In Turkey, the MPC kept the policy one-week repo rate unchanged, at 24.0%.

Financial Markets: Expectations Of CB Monetary Easing Is Driving The Markets

Market drivers: Interest rate indicators, if viewed in isolation, seem to be signaling adverse scenarios. The 10Y/3M UST spread has been inverted for the past 21 days (10 days is seen as a “recession threshold”). However, the markets expect major CB to step in to: i) support growth; ii) cushion downside risks; and iii) engineer a soft landing. Going forward, “bad economic news” – being perceived to increase the chances of CB stimuli - will become “good news” for asset prices. 

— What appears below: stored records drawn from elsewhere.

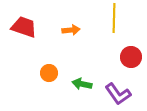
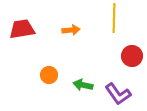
red trapezoid: moved 2 px left, 2 px down; rotated 28 degrees counterclockwise
red circle: moved 1 px right, 1 px up
orange circle: moved 2 px down
green arrow: moved 1 px right, 1 px down
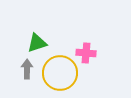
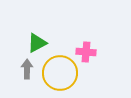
green triangle: rotated 10 degrees counterclockwise
pink cross: moved 1 px up
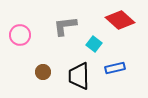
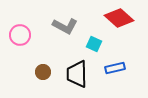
red diamond: moved 1 px left, 2 px up
gray L-shape: rotated 145 degrees counterclockwise
cyan square: rotated 14 degrees counterclockwise
black trapezoid: moved 2 px left, 2 px up
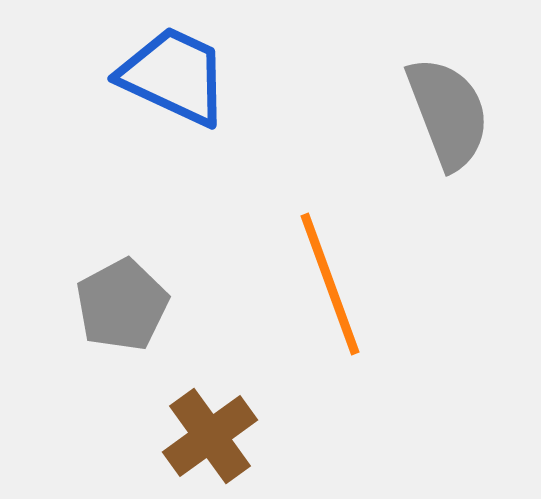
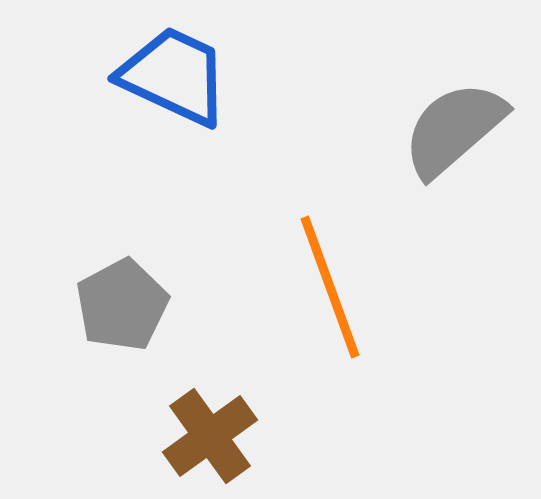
gray semicircle: moved 6 px right, 16 px down; rotated 110 degrees counterclockwise
orange line: moved 3 px down
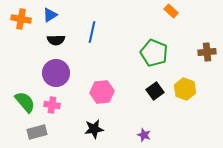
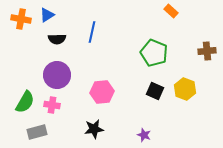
blue triangle: moved 3 px left
black semicircle: moved 1 px right, 1 px up
brown cross: moved 1 px up
purple circle: moved 1 px right, 2 px down
black square: rotated 30 degrees counterclockwise
green semicircle: rotated 70 degrees clockwise
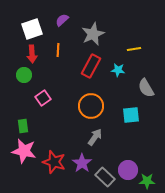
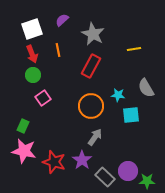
gray star: rotated 20 degrees counterclockwise
orange line: rotated 16 degrees counterclockwise
red arrow: rotated 18 degrees counterclockwise
cyan star: moved 25 px down
green circle: moved 9 px right
green rectangle: rotated 32 degrees clockwise
purple star: moved 3 px up
purple circle: moved 1 px down
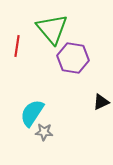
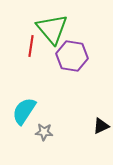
red line: moved 14 px right
purple hexagon: moved 1 px left, 2 px up
black triangle: moved 24 px down
cyan semicircle: moved 8 px left, 2 px up
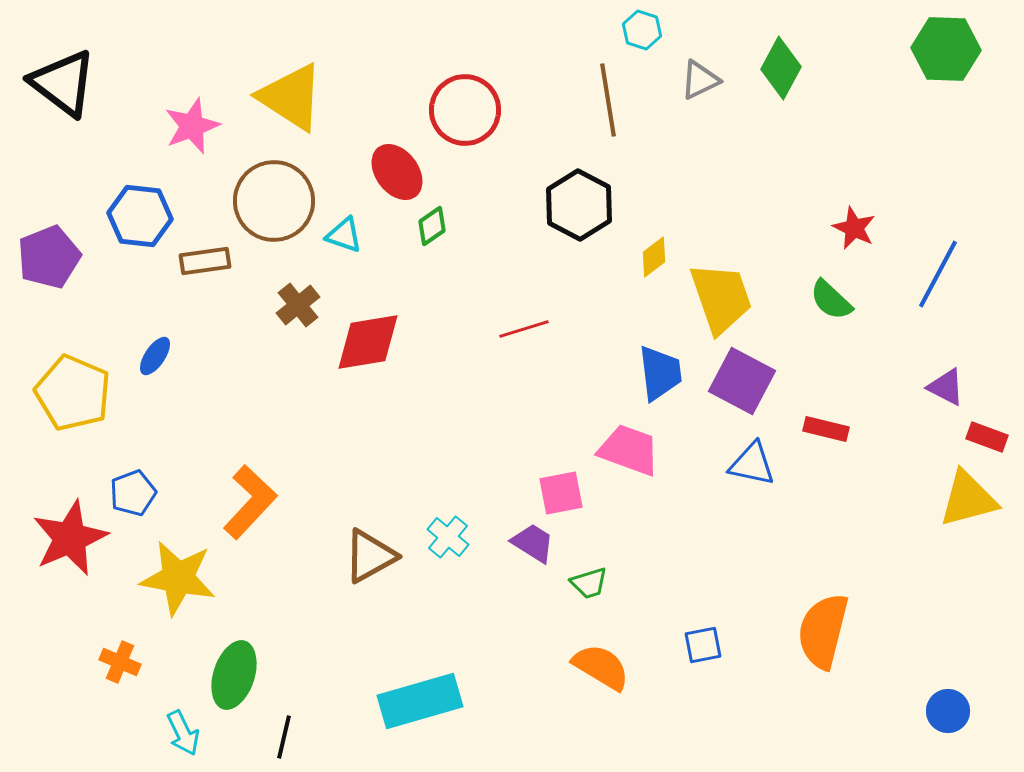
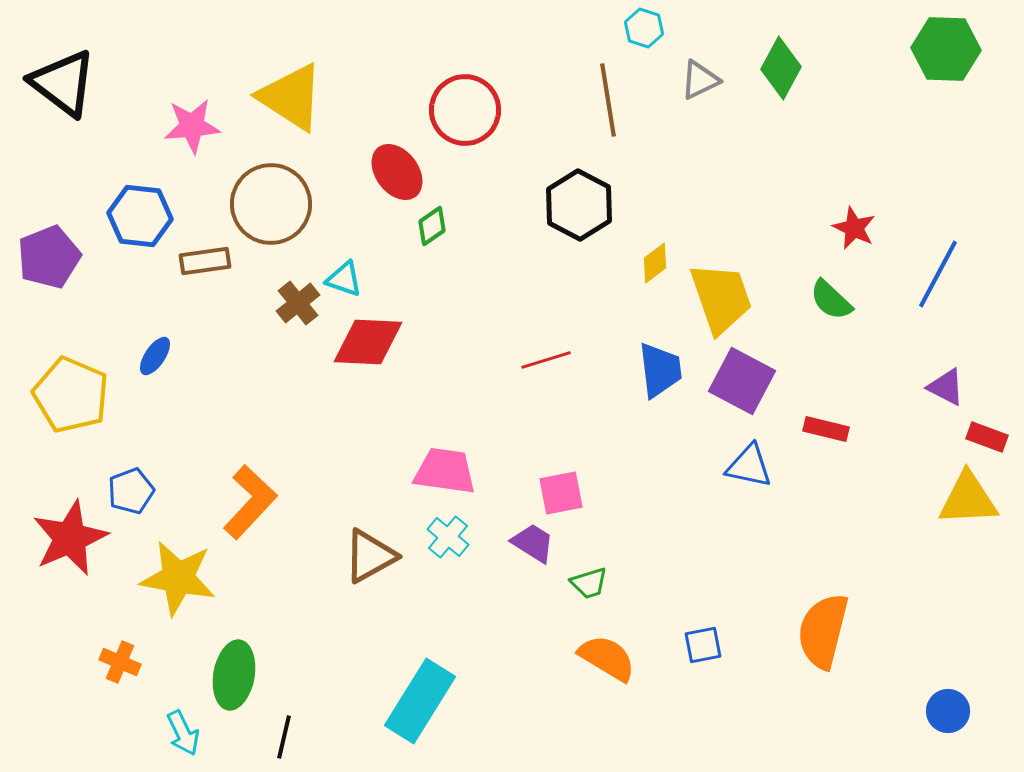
cyan hexagon at (642, 30): moved 2 px right, 2 px up
pink star at (192, 126): rotated 16 degrees clockwise
brown circle at (274, 201): moved 3 px left, 3 px down
cyan triangle at (344, 235): moved 44 px down
yellow diamond at (654, 257): moved 1 px right, 6 px down
brown cross at (298, 305): moved 2 px up
red line at (524, 329): moved 22 px right, 31 px down
red diamond at (368, 342): rotated 12 degrees clockwise
blue trapezoid at (660, 373): moved 3 px up
yellow pentagon at (73, 393): moved 2 px left, 2 px down
pink trapezoid at (629, 450): moved 184 px left, 21 px down; rotated 12 degrees counterclockwise
blue triangle at (752, 464): moved 3 px left, 2 px down
blue pentagon at (133, 493): moved 2 px left, 2 px up
yellow triangle at (968, 499): rotated 12 degrees clockwise
orange semicircle at (601, 667): moved 6 px right, 9 px up
green ellipse at (234, 675): rotated 8 degrees counterclockwise
cyan rectangle at (420, 701): rotated 42 degrees counterclockwise
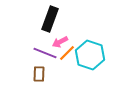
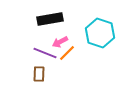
black rectangle: rotated 60 degrees clockwise
cyan hexagon: moved 10 px right, 22 px up
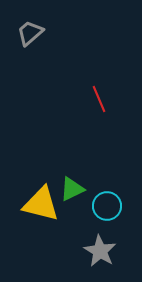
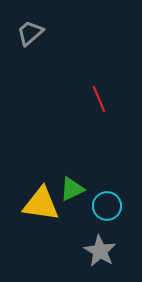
yellow triangle: rotated 6 degrees counterclockwise
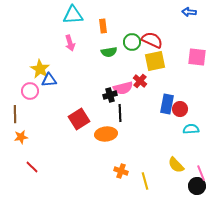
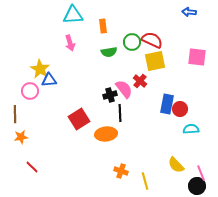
pink semicircle: moved 1 px right, 1 px down; rotated 114 degrees counterclockwise
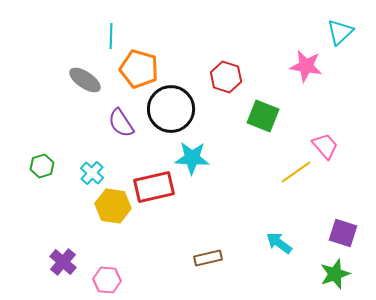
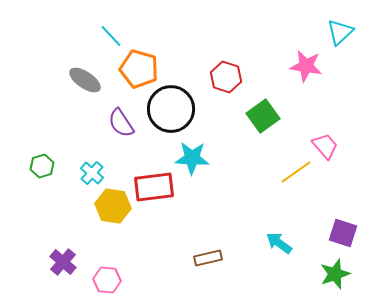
cyan line: rotated 45 degrees counterclockwise
green square: rotated 32 degrees clockwise
red rectangle: rotated 6 degrees clockwise
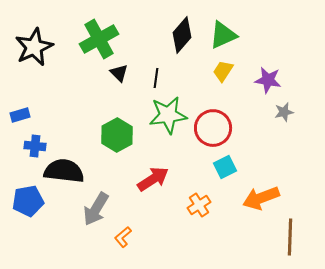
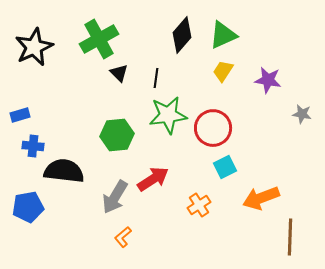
gray star: moved 18 px right, 2 px down; rotated 24 degrees clockwise
green hexagon: rotated 24 degrees clockwise
blue cross: moved 2 px left
blue pentagon: moved 6 px down
gray arrow: moved 19 px right, 12 px up
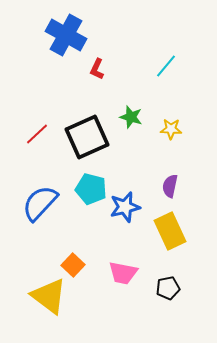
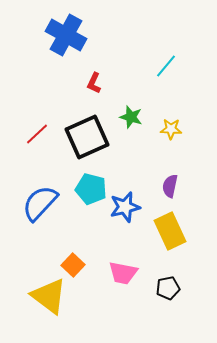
red L-shape: moved 3 px left, 14 px down
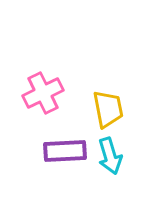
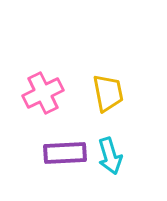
yellow trapezoid: moved 16 px up
purple rectangle: moved 2 px down
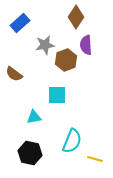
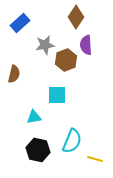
brown semicircle: rotated 114 degrees counterclockwise
black hexagon: moved 8 px right, 3 px up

Stocks: w-o-w, global stocks rose (MSCI ACWI, +0.3%), led by the US (S&P 500, +0.5%). Volatility fell (VIX S&P 500, -1.0 points to 15.3, 52w avg.: 16.4; 10y avg.: 17.3). 

Bonds: globally, indices rose w-o-w (BAML Global bond index, +0.1%). 

FX: the USD strengthened against a basket of currencies (DXY, +1.1%) and the EUR fell (EUR/USD, -1.1% to 1.121). EM currencies stalled (MSCI EMs, 0.0% at 1,623). 

Commodities: Oil prices fell w-o-w (Brent, -2.0% to 62.0 USD/b), despite an attack on two oil tankers in the Gulf of Oman, the gateway of over a third of the world’s shipped oil, increasing tensions between the US and Iran.